--- AIM OF THE TASK ---
Reproduce exactly, from the line containing "כבר עזבו. התארגנו ליציאה, וכיוון שנאסר", every line down to the end of the data below.

--- INFORMATION PROVIDED ---
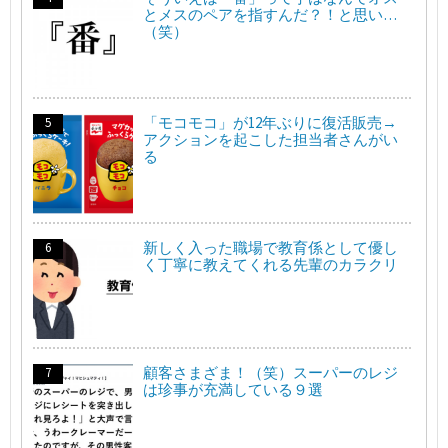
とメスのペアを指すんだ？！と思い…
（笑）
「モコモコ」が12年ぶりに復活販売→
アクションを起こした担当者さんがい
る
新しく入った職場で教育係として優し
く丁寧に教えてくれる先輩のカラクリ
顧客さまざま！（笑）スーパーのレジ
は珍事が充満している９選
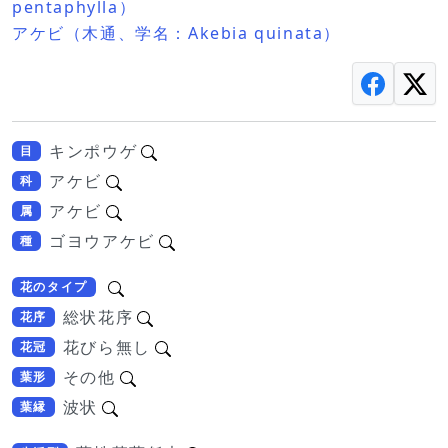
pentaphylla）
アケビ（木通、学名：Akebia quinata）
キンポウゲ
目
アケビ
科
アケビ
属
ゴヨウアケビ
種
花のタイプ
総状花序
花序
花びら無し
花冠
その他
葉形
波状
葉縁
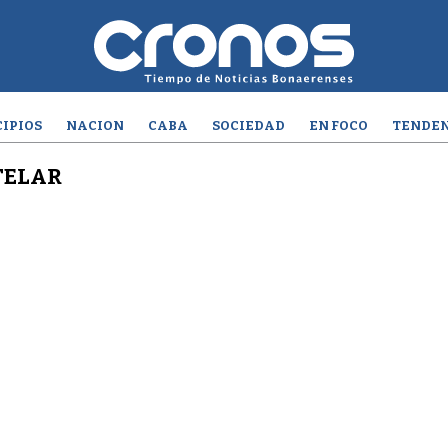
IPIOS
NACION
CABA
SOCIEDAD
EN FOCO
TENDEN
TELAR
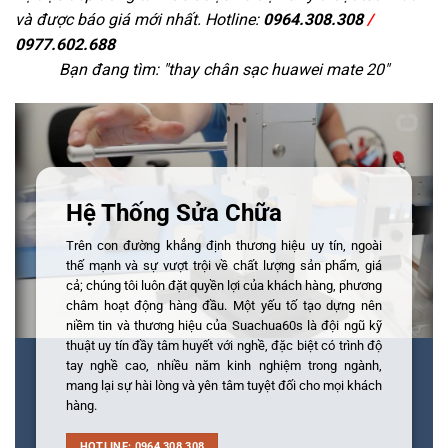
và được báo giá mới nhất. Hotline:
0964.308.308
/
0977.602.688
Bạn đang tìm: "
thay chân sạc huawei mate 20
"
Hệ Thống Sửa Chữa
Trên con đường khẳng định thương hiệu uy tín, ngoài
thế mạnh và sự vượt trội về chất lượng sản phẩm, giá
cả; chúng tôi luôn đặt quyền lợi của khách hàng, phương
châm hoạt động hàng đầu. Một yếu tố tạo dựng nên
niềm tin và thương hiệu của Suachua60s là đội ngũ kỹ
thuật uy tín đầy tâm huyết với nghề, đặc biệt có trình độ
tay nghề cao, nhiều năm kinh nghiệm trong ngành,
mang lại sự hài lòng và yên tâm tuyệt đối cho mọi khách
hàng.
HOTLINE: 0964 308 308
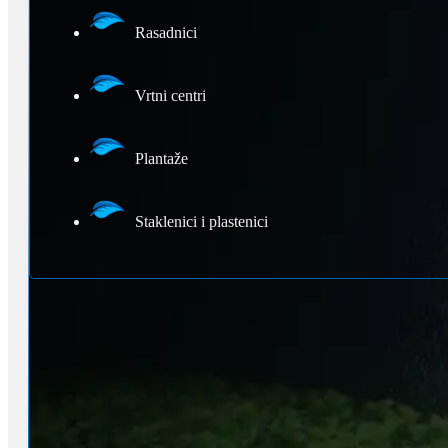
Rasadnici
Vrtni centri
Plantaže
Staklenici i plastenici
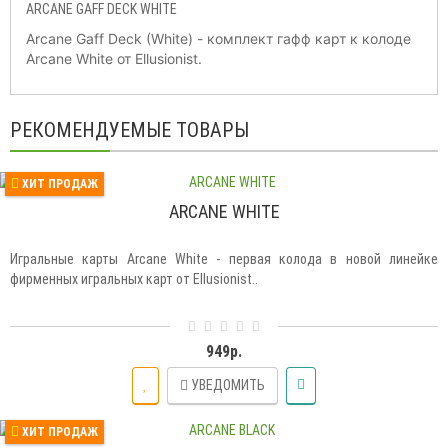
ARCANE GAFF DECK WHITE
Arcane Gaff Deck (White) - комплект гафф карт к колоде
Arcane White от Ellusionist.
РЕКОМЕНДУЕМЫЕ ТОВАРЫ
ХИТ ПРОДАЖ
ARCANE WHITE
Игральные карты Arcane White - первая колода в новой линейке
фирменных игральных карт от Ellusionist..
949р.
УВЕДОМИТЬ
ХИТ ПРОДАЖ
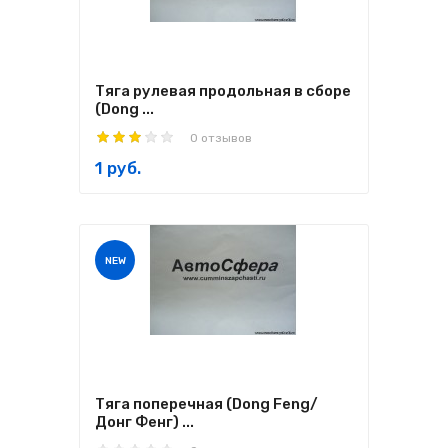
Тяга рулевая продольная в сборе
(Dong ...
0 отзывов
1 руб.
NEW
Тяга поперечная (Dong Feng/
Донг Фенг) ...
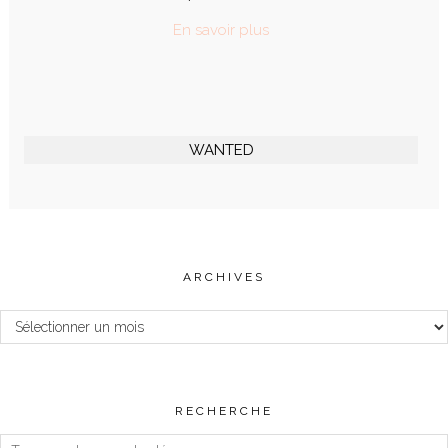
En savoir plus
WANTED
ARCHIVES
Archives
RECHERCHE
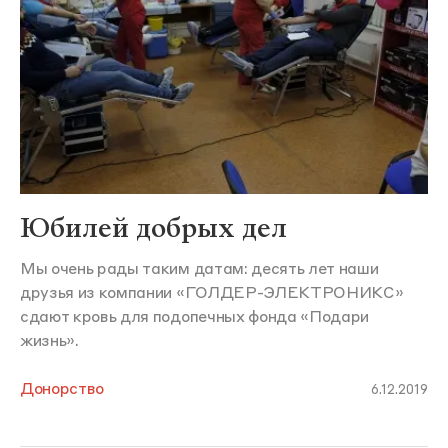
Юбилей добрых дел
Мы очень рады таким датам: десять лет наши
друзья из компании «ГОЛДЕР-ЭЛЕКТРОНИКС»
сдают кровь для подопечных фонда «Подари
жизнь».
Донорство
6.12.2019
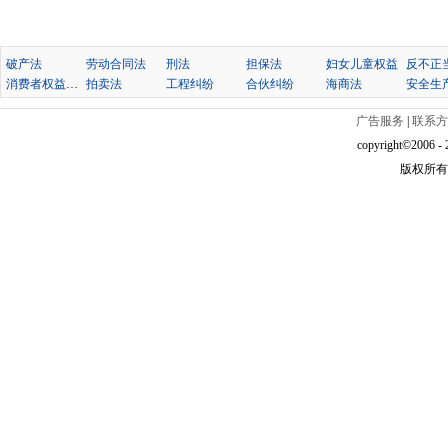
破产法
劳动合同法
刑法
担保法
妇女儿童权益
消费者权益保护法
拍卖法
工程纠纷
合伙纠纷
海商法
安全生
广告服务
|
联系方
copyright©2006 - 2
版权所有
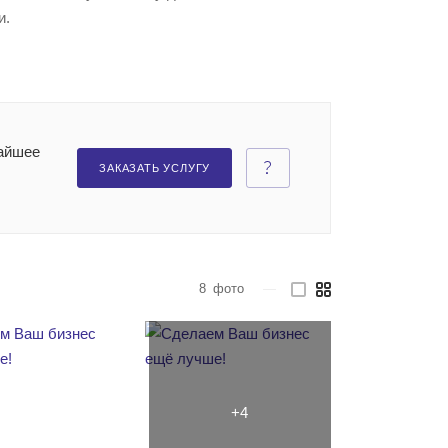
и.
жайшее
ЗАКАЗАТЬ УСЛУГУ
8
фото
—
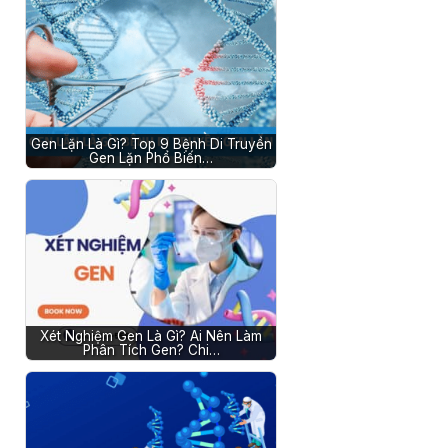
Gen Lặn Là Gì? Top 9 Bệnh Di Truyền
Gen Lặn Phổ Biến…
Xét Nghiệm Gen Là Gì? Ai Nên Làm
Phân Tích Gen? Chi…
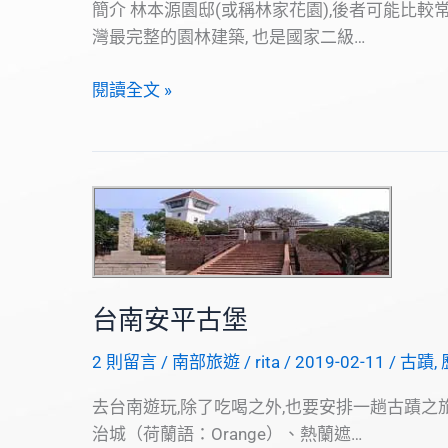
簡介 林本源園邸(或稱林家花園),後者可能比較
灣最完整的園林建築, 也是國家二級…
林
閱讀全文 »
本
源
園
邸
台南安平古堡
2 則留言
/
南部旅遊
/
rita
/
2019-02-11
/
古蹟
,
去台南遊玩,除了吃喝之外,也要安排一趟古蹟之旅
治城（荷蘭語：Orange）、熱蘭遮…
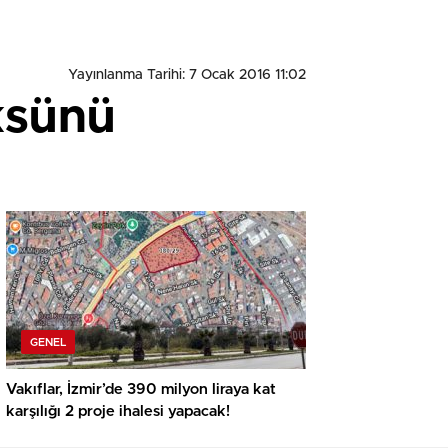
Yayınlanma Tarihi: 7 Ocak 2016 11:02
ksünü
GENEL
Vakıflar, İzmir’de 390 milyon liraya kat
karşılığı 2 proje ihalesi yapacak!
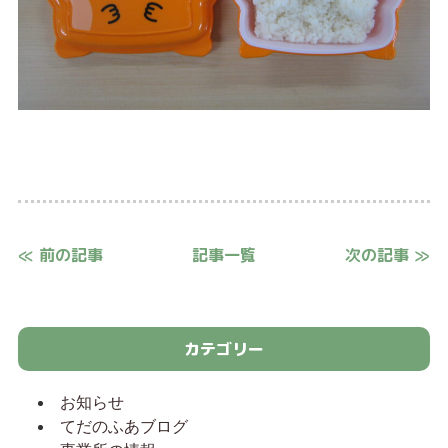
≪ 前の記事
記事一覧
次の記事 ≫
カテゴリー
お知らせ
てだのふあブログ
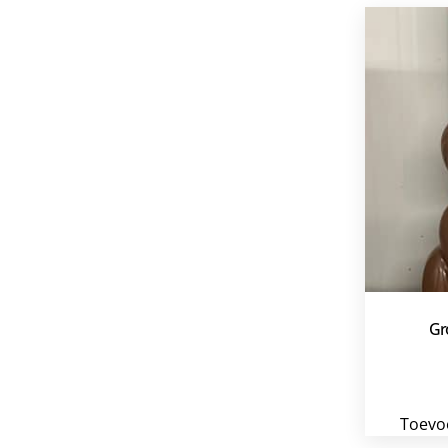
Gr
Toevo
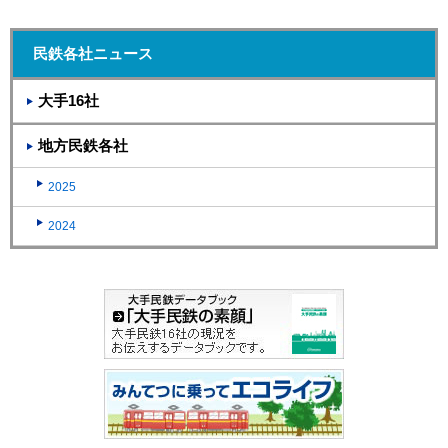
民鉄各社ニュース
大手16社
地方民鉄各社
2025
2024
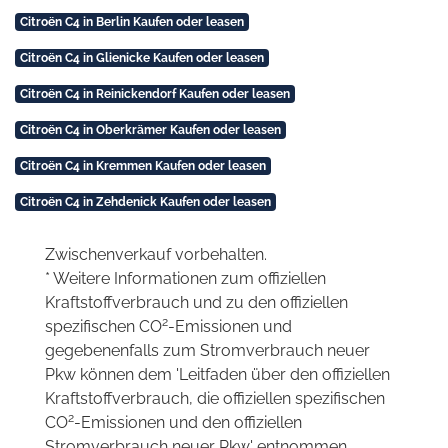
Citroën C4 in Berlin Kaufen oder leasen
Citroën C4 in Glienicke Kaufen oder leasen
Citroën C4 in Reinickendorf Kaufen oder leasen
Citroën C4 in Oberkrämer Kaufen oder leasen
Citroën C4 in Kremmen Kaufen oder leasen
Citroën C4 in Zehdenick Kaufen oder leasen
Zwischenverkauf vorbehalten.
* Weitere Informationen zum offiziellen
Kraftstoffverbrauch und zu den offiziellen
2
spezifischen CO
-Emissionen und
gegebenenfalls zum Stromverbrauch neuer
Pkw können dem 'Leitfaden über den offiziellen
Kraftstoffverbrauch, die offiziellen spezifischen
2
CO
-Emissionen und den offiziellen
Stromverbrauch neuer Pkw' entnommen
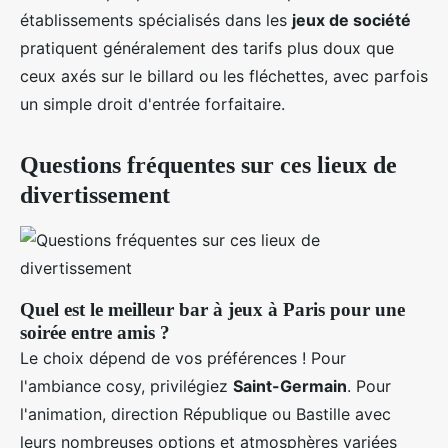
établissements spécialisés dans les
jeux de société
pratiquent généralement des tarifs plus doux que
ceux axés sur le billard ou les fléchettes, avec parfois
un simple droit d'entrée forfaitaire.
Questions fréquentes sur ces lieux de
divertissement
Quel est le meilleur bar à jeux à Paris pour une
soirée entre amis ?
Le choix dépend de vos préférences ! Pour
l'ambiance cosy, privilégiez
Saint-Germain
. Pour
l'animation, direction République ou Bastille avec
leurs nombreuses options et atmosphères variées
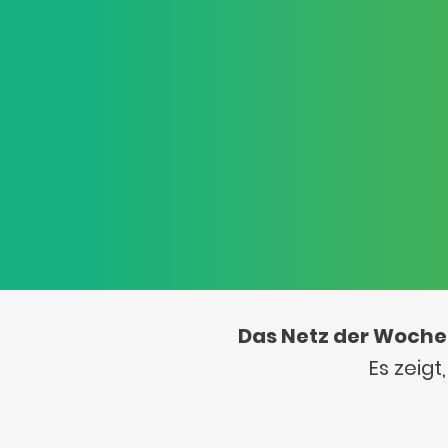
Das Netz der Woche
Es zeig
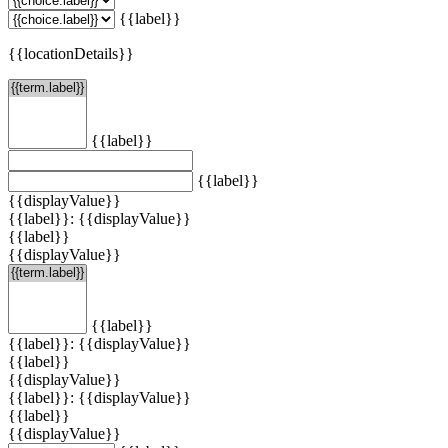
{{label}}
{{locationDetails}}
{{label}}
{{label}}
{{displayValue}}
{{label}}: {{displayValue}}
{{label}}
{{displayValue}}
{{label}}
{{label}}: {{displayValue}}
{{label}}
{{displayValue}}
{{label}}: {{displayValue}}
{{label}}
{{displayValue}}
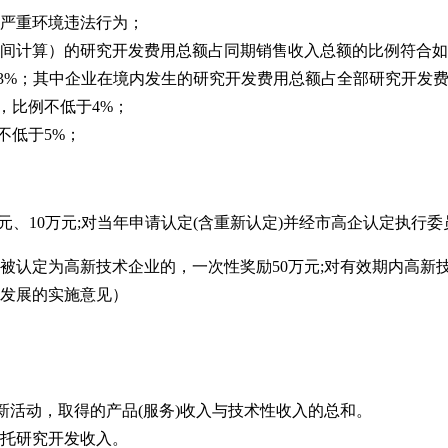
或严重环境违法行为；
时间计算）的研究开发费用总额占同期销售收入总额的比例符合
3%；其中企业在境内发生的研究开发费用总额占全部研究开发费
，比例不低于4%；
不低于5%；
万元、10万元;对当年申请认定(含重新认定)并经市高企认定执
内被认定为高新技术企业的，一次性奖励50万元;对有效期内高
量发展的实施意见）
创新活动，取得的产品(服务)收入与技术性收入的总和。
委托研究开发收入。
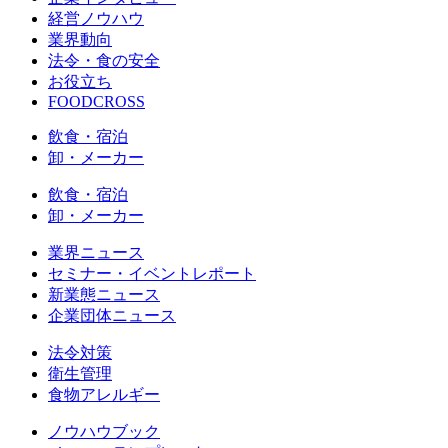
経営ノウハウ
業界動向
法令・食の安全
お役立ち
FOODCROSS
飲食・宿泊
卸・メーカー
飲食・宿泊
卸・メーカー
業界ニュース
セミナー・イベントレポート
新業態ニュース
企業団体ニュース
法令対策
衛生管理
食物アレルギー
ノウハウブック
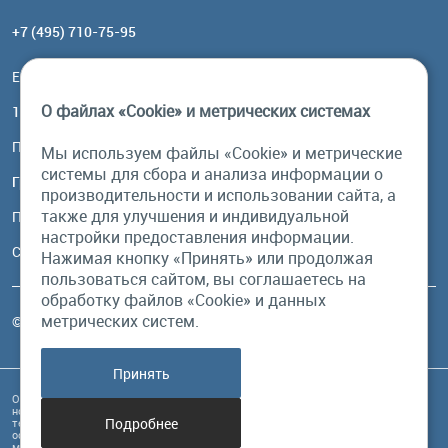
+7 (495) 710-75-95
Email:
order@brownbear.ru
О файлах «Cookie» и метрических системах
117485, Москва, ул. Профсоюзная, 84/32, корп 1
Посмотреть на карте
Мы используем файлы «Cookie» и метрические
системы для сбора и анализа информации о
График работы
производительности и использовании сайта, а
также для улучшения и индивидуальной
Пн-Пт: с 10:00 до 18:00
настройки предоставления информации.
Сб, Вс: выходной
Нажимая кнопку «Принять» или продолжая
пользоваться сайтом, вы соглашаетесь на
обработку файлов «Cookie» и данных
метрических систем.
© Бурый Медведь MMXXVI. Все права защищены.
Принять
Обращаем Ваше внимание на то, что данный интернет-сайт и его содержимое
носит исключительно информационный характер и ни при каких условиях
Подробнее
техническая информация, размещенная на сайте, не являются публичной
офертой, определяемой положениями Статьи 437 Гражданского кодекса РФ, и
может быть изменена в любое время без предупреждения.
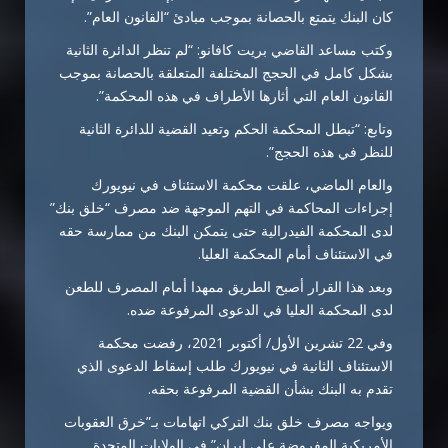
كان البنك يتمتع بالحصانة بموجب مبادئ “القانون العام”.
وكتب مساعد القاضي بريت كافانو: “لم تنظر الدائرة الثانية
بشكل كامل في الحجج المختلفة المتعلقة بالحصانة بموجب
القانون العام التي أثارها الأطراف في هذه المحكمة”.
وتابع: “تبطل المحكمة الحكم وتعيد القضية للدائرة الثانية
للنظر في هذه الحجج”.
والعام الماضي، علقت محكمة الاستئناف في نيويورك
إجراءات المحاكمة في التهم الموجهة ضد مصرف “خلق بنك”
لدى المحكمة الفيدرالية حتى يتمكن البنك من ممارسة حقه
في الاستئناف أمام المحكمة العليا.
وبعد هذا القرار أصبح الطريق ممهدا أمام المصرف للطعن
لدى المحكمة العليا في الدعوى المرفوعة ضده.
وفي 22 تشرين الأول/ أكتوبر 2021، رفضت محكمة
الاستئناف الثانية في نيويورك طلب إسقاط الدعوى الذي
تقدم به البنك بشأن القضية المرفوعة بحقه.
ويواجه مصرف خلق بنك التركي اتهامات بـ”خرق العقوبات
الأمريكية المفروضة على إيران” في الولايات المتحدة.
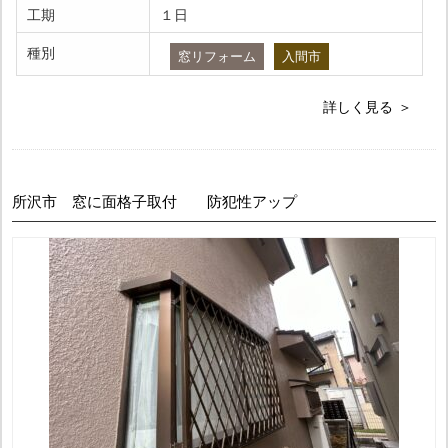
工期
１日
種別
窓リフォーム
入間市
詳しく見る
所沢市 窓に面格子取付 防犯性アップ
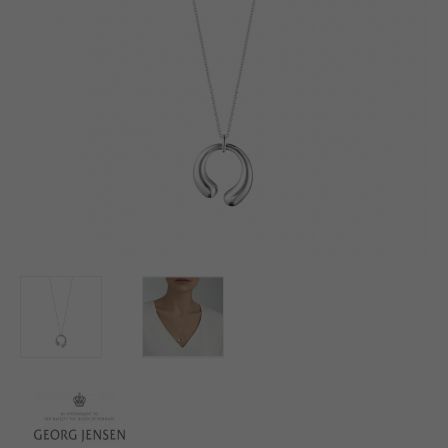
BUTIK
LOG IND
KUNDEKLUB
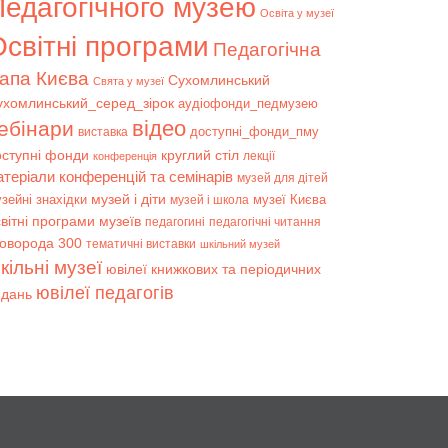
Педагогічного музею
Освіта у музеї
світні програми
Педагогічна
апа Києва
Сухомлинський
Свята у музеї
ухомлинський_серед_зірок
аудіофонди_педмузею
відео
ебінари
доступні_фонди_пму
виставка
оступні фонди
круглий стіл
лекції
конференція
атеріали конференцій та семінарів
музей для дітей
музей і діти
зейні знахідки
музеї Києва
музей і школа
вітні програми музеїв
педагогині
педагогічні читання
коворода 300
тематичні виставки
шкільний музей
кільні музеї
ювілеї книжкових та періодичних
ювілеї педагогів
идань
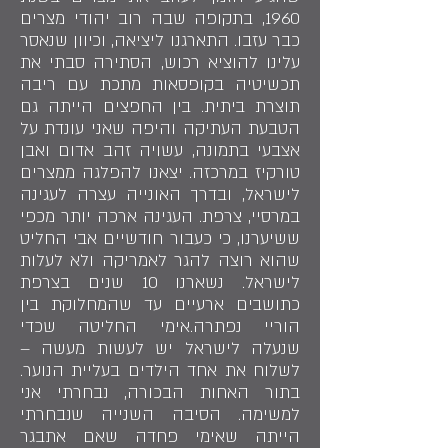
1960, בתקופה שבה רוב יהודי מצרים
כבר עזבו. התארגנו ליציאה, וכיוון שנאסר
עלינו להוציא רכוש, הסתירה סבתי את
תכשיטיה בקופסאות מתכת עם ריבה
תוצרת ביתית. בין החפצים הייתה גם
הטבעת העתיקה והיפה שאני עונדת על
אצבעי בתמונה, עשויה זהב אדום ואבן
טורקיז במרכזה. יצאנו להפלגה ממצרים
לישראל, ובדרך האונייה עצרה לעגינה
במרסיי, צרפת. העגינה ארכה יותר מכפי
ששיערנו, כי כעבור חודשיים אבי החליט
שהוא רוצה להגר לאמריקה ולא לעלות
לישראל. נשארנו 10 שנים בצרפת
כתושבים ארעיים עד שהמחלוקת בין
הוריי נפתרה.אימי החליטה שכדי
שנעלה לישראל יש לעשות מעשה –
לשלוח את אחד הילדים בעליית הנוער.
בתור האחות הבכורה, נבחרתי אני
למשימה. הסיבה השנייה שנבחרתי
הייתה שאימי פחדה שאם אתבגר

--- EXERCISE ANSWER ---
כבר עזבו. התארגנו ליציאה, וכיוון שנאסר
עלינו להוציא רכוש, הסתירה סבתי את
תכשיטיה בקופסאות מתכת עם ריבה
תוצרת ביתית. בין החפצים הייתה גם
הטבעת העתיקה והיפה שאני עונדת על
אצבעי בתמונה, עשויה זהב אדום ואבן
טורקיז במרכזה. יצאנו להפלגה ממצרים
לישראל, ובדרך האונייה עצרה לעגינה
במרסיי, צרפת. העגינה ארכה יותר מכפי
ששיערנו, כי כעבור חודשיים אבי החליט
שהוא רוצה להגר לאמריקה ולא לעלות
לישראל. נשארנו 10 שנים בצרפת
כתושבים ארעיים עד שהמחלוקת בין
הוריי נפתרה.אימי החליטה שכדי
שנעלה לישראל יש לעשות מעשה –
לשלוח את אחד הילדים בעליית הנוער.
בתור האחות הבכורה, נבחרתי אני
למשימה. הסיבה השנייה שנבחרתי
הייתה שאימי פחדה שאם אתבגר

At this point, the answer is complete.